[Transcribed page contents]
___
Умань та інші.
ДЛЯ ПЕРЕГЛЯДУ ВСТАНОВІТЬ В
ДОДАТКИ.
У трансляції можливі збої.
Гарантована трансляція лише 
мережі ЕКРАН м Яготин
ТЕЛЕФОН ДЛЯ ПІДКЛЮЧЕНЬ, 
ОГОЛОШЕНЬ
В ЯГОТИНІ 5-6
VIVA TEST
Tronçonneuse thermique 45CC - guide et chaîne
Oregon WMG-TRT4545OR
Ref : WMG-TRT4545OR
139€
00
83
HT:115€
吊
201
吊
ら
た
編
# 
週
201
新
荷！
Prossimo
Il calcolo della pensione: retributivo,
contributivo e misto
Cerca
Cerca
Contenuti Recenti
___
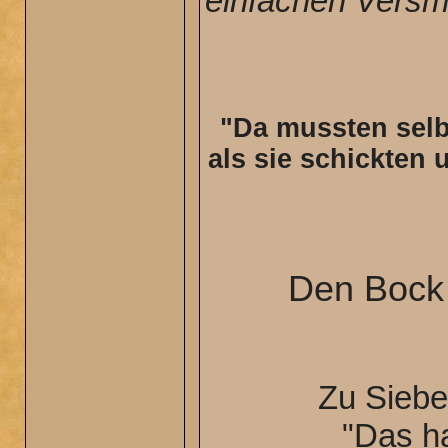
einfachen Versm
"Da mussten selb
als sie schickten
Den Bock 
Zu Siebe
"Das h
___
__The task__:
Once you find the line with "У трансляції можливі збої." above, print it and every line after it up to and including the line with "Contenuti Recenti", exactly as written and nothing else.

__Written response__:
У трансляції можливі збої.
Гарантована трансляція лише 
мережі ЕКРАН м Яготин
ТЕЛЕФОН ДЛЯ ПІДКЛЮЧЕНЬ, 
ОГОЛОШЕНЬ
В ЯГОТИНІ 5-6
VIVA TEST
Tronçonneuse thermique 45CC - guide et chaîne
Oregon WMG-TRT4545OR
Ref : WMG-TRT4545OR
139€
00
83
HT:115€
吊
201
吊
ら
た
編
# 
週
201
新
荷！
Prossimo
Il calcolo della pensione: retributivo,
contributivo e misto
Cerca
Cerca
Contenuti Recenti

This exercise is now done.